No painting looks it’s part in the first few hours. Not on my canvases at least. It comes together a bit at a time.

It doesn’t matter, because I know where I’m taking it.

On the other hand, heading to a canvas and just starting to apply paint with no clear objective is neither my style nor desire.

Over the past few years I’ve put considerable thought into this nagging question, “What exactly  sets my work apart?” And my answer to myself has been muddled. Yes, it has a certain look. My voice has a certain sound also but that doesn’t make me an orator. Visually, JC Leyendecker sets a great example for unique appearance in his work. Literally, no one painted like he did. His was a totally unique look. This could be said for Alphonse Mucha and Escher as well. I don’t believe any of them sought that out. It’s just their visual accent. The voice of Burl Yves was a combination of his pipes and personality. I can’t imagine that he could have not sounded like he did.

To answer the question was not easy. Fake style is just that. So I didn’t attempt to hand craft anything outside my native methodologies in expression.

Then there was another issue. The three things I gravitate toward in subject matter have different audiences and some don’t seem to have much going for them commercially.

First, people. I enjoy depicting female subjects. People like them, but not enough to part with money to get them. The genre has been delegitimized by abuse at the hands of lust peddlers. In their hearts, I suspect that the way I see the fairer gender is the way most people want them seen and understood. That’s not a self aggrandizing comment. I really believe it. And I believe other artists have done well in this arena and navigate it’s realm without corruption. Élisabeth Louise Vigée Le Brun got it. She painted in France a couple hundred years ago. I can’t name a current example but I’m certain I will find someone given time. Not everyone buys into the idea that to excuse the presentation of soul moving attractiveness it must be coupled with some sort of thematic excuse. Certainly not everyone accepts that the sum of a person  in art is their affect on your senses.

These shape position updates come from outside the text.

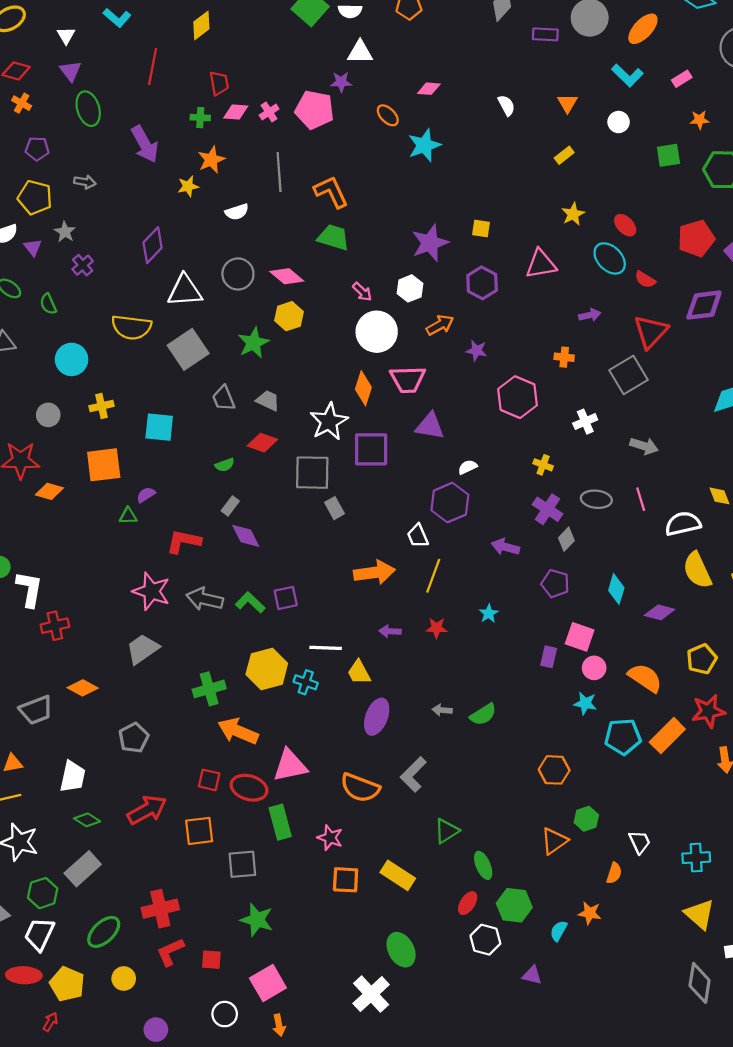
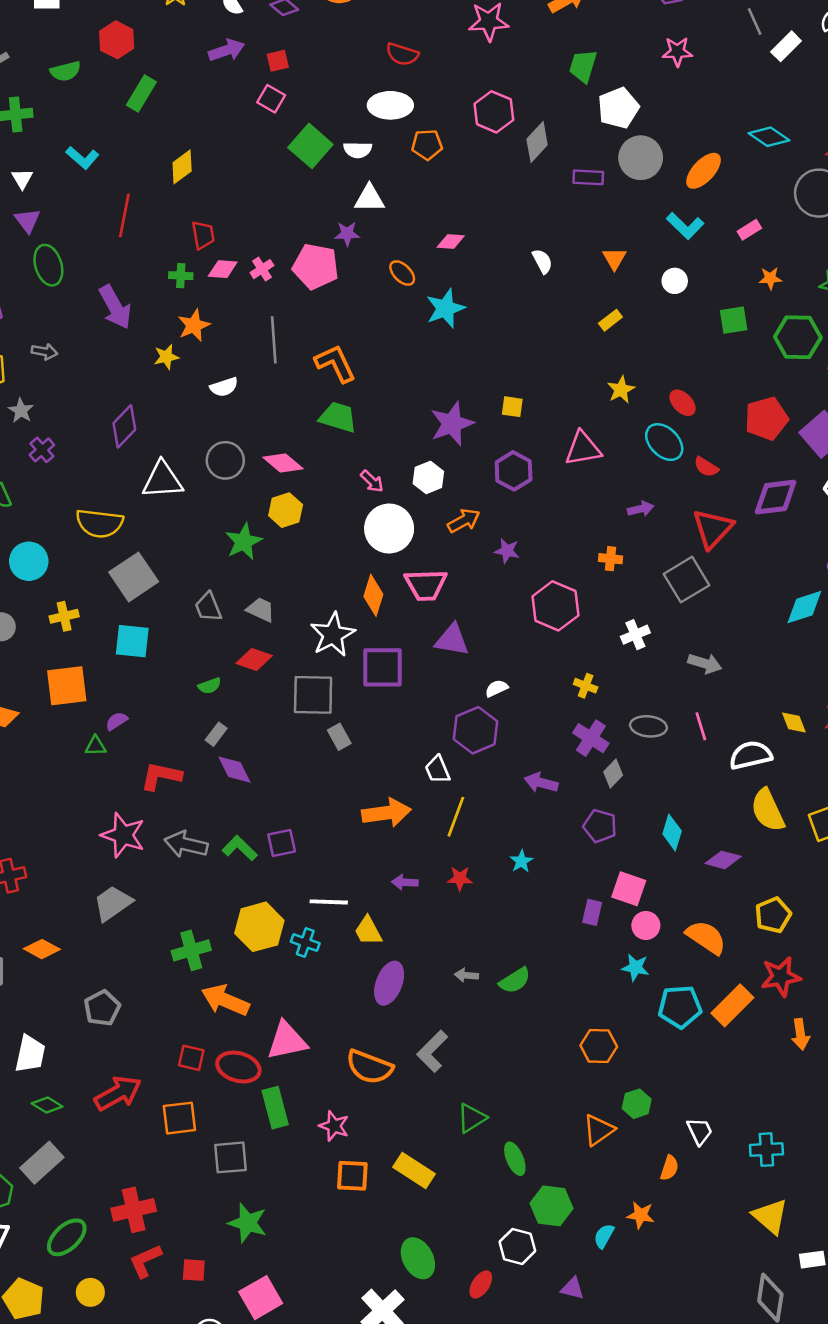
gray square: (188, 349) -> (134, 577), moved
red ellipse: (468, 903) -> (481, 1284), moved

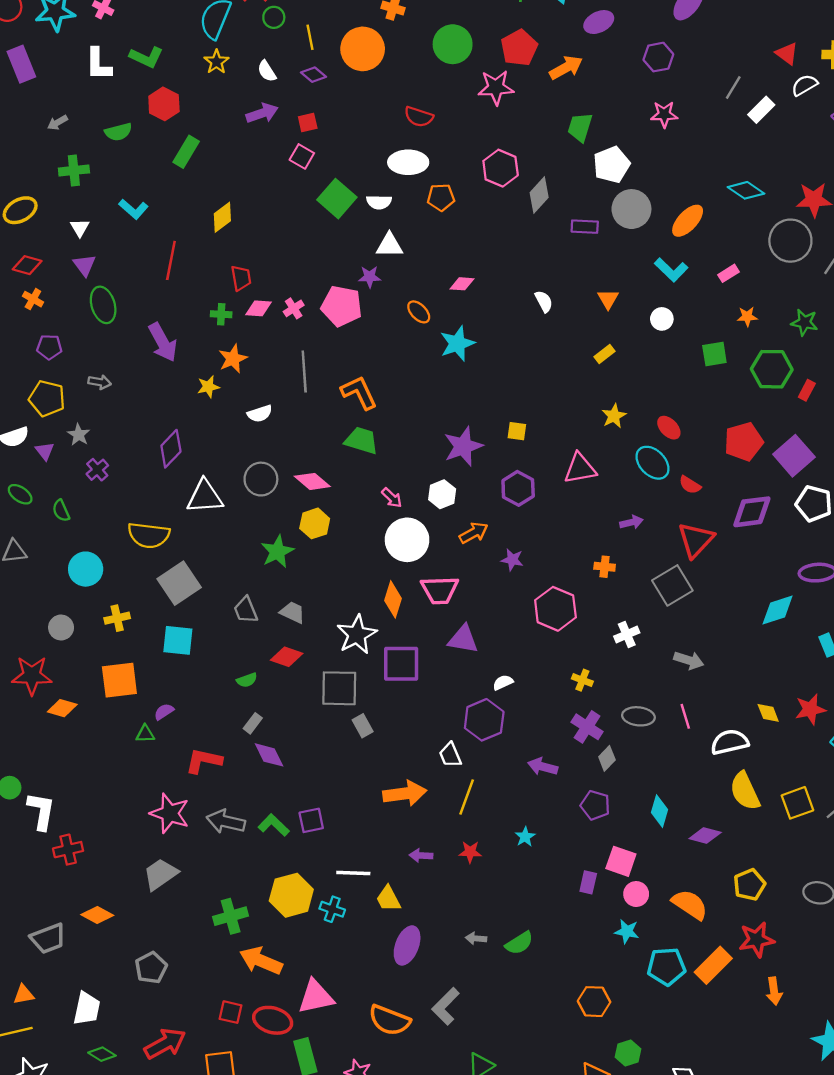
gray line: (755, 21) -> (733, 87), turned 55

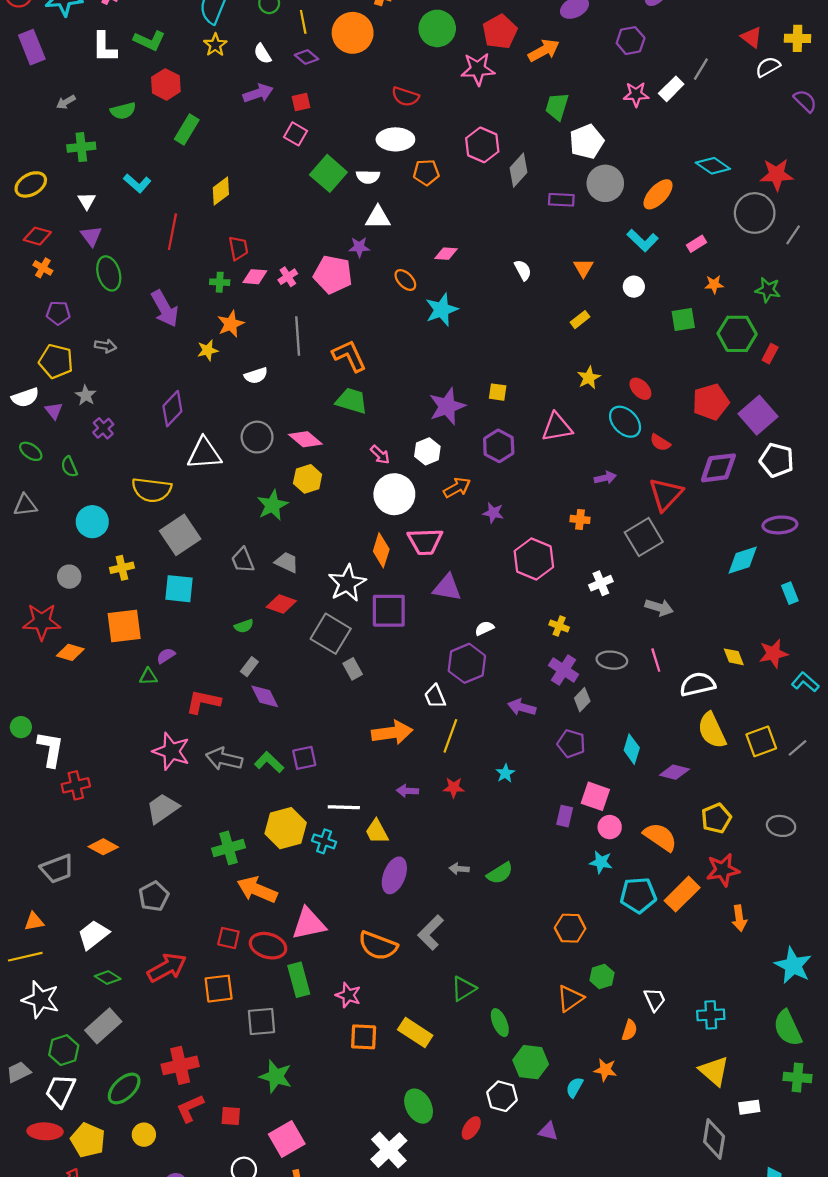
white rectangle: (761, 110) -> (671, 89), moved
gray square: (339, 688) -> (331, 634), turned 30
white trapezoid: (87, 1009) -> (93, 935), turned -140

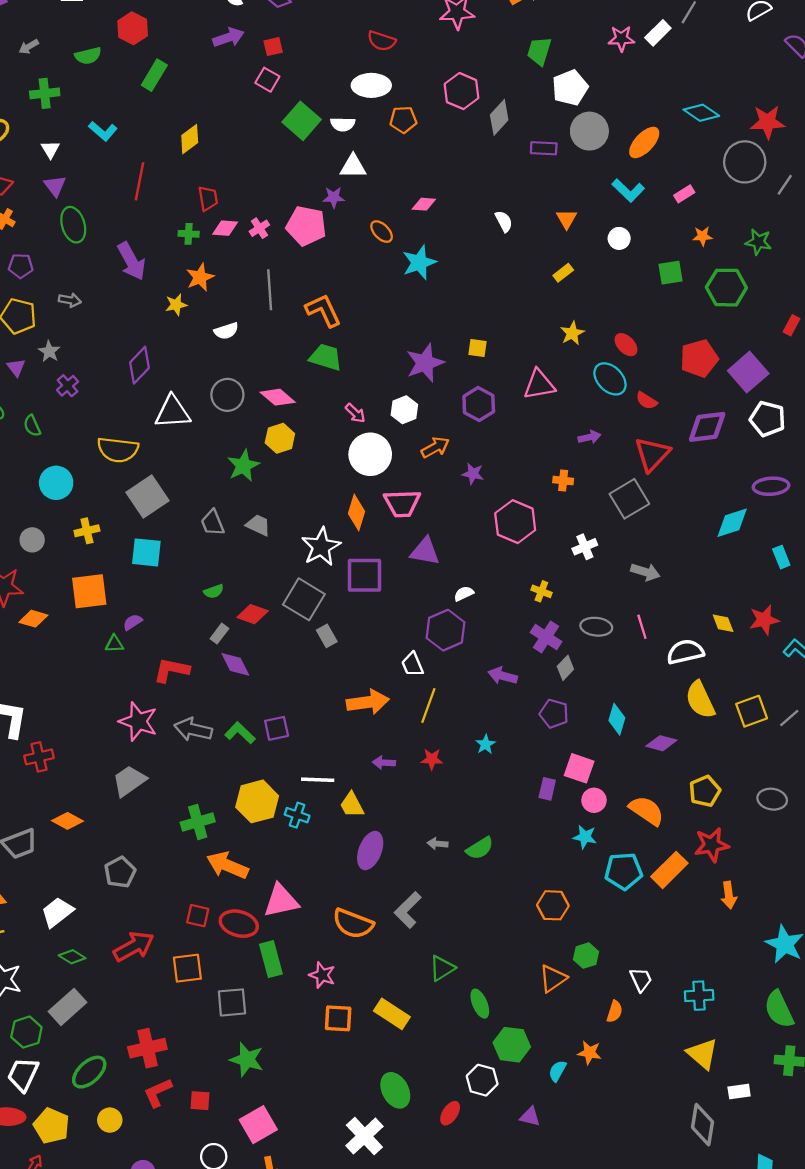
red rectangle: (770, 354) -> (792, 325), moved
red diamond: (281, 604) -> (253, 614), moved

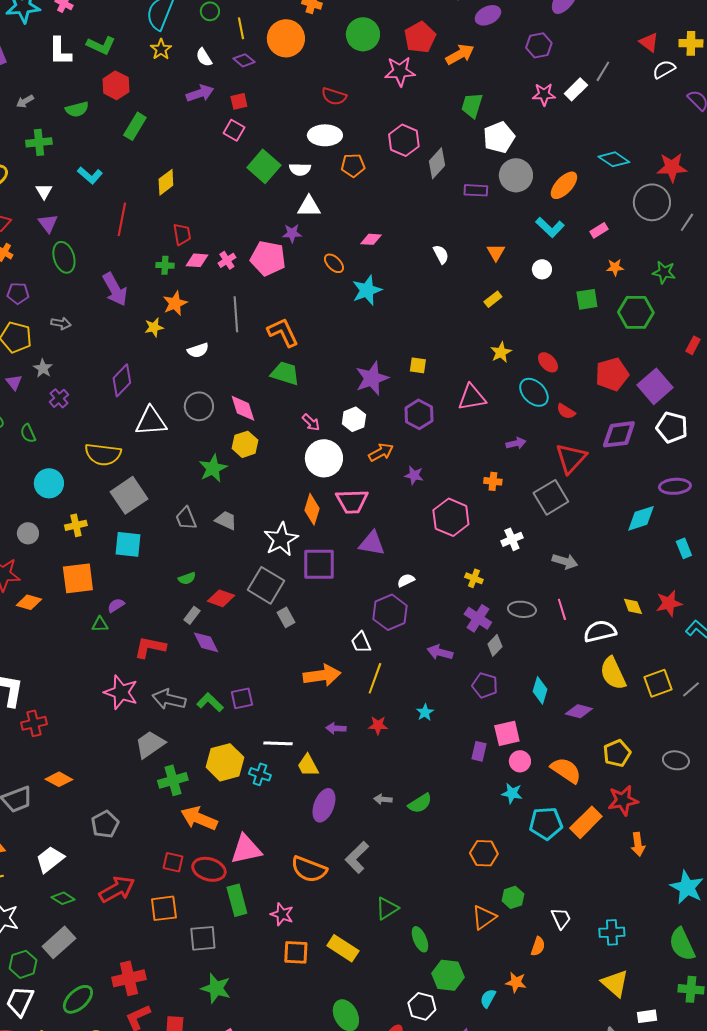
pink diamond: (278, 397) -> (243, 408), turned 32
pink square: (579, 768) -> (507, 733), turned -32
gray trapezoid: (129, 781) -> (150, 744), moved

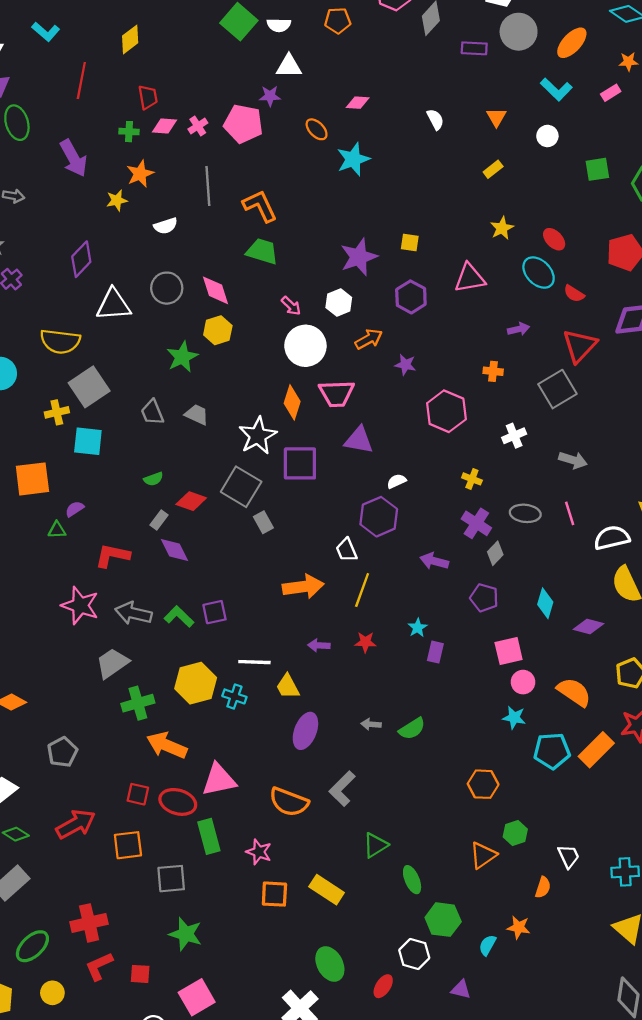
orange star: (615, 267) -> (628, 62), moved
yellow cross: (76, 525) -> (57, 412), moved
purple rectangle: (479, 751) -> (435, 652), moved

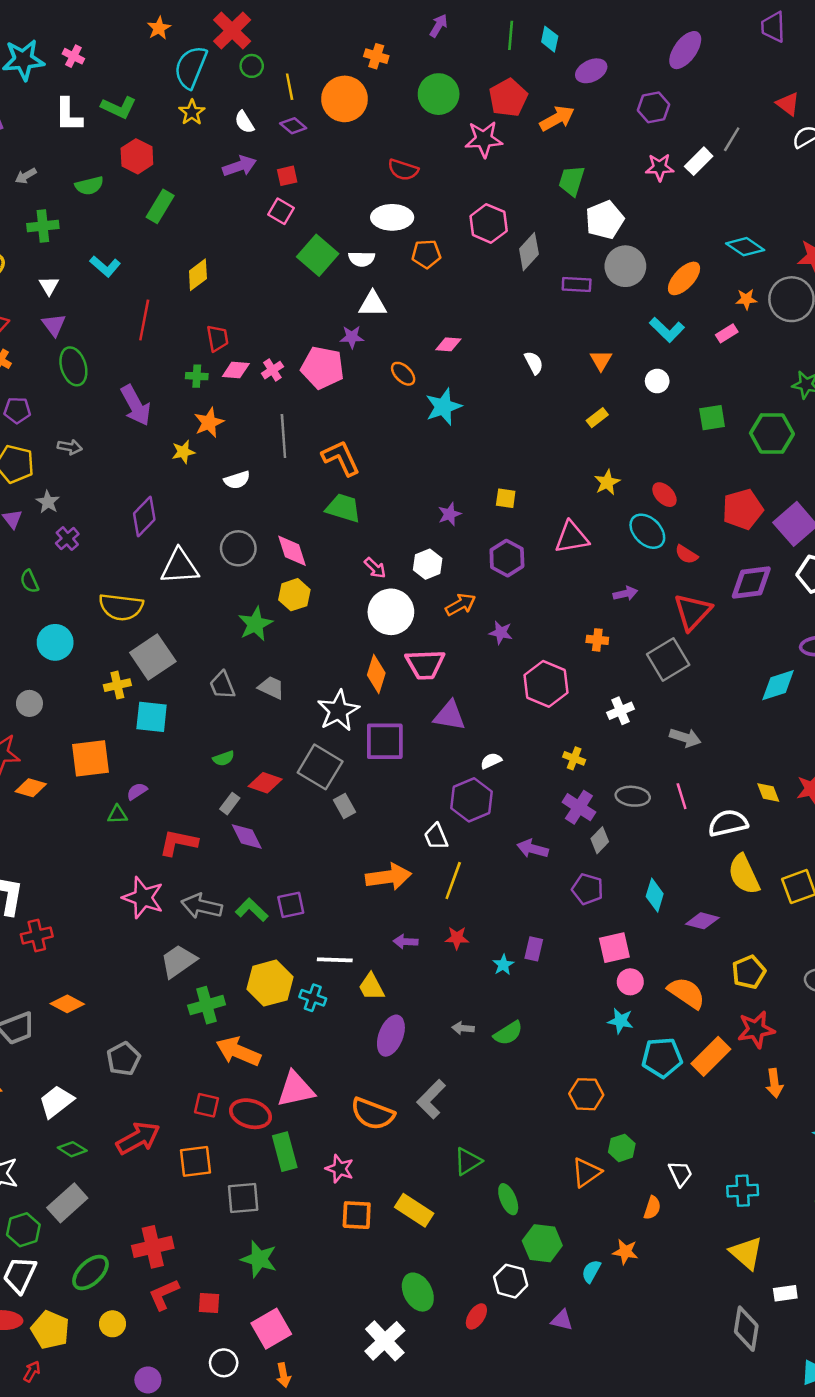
purple star: (359, 257) -> (450, 514), size x0.6
cyan star: (418, 628) -> (503, 965), moved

So I have the attitude I like about female subjects. Others have their own. I create from my way of thinking, not from the views of others.

I have been advised by many that there isn’t any money in this. “People don’t buy decent art of decent girls doing decent things” seems to be the message.  If I cared or bought into this, I’d believe that painting them is only fit for hobby art after all the serious stuff is done. I don’t believe it, despite that it is statistically accurate. The problem with statistics is that they’re only meaningful in trends. This is a world where specifics matter. If it were not so, then a Yugo and a BMW, both being cars, would be on equal ground. Yugo’s don’t retain their resale value for good reason. BMW cars have a certain positive aura also for good reason: they’re better cars. Better in all the specifics. Better fit and finish. Better engineering. Better durability. Better support network. Just all around better.

Speaking of cars, “better” can be subjective. The Lotus Europa can be had relatively cheaply. it’s a unique vehicle in many respects. If you were to add up all the plusses and minuses of a generic automobile wish list, scoring each item the same, it would fail miserably against most other cars. Why? It’s a niche vehicle. Those who value the attributes it personifies give greater weight to it’s peculiar assets than to its glaring ‘short comings’. So you factor in the desires and needs of the owner and how the car answers those and the formula for what is better or worse changes for that person.

 

Given that this truth applies to art also, I don’t have to give up this beloved genre. I will continue to draw and paint  female subjects.

Next, I paint landscapes. They’re a special sort of fun. As much as I love them, I rarely ever do them. Very strange, because they excite me and are beautiful. I just don’t get around to painting them all that often.

Finally, machines. Particularly cars. I love to draw and paint them and they occupy more than their share of my time. No one has ever asked me to paint their car or boat or plane or else I’d have really emerged for what I am with this genre. So I’ve limited it to what cars excite me and even then I haven’t done much.

So here I stand, making no money, an artist full of promise and with sufficient ability to do acceptable work. I don’t show in galleries. I don’t publish, outside of the calendars, and I don’t have a name anyone recognizes. I haven’t, in my opinion, even had a distinctive look in my works.

How to stand out in the field of other creatives? That has been the question for many years.

Recently I was conversing with my friend and something he said triggered an image in my mind. Interesting. I took note. He also made a suggestion.

Today I realized what I must do and the mist of uneasy lack of certainty cleared away in an instant.

This has been a long time coming. It allows and even demands that the big three preferences in subjects be utilized in all their glory and then some.

And I’ll say this in advance, the end result will encompass a scope of activities that no one who knows me would have had a prayer of predicting. All good. All positive. No one would have seen it coming. It will also explain some prep that I’ve done that otherwise would have seemed pointless.

It’s a relief and I am energized! I was, as I suspected, on the right track. Now it’s time to get to work. This feels like those trips to the beach when I was a kid. My parents would head that way and drive for an hour or more through forest land and farms and then we could feel it in the air and finally we would see the vast expanse of ocean horizon through the trees and then we’d know it wasn’t long until we had sand between our toes and the immersive rush of ocean sounds before us as we stand face to face with the surf.

Now if you are thinking, “but what is it? what?” I will suggest that you will be happier to see for yourself.

The point of this post is to exclaim that at last I have a very good idea where I fit and what I must do.

One of the immutable laws of inspiration with regard to specific canvases has proven impossible to ignore or circumvent. In deference to that reality, how about I get to work and make this happen!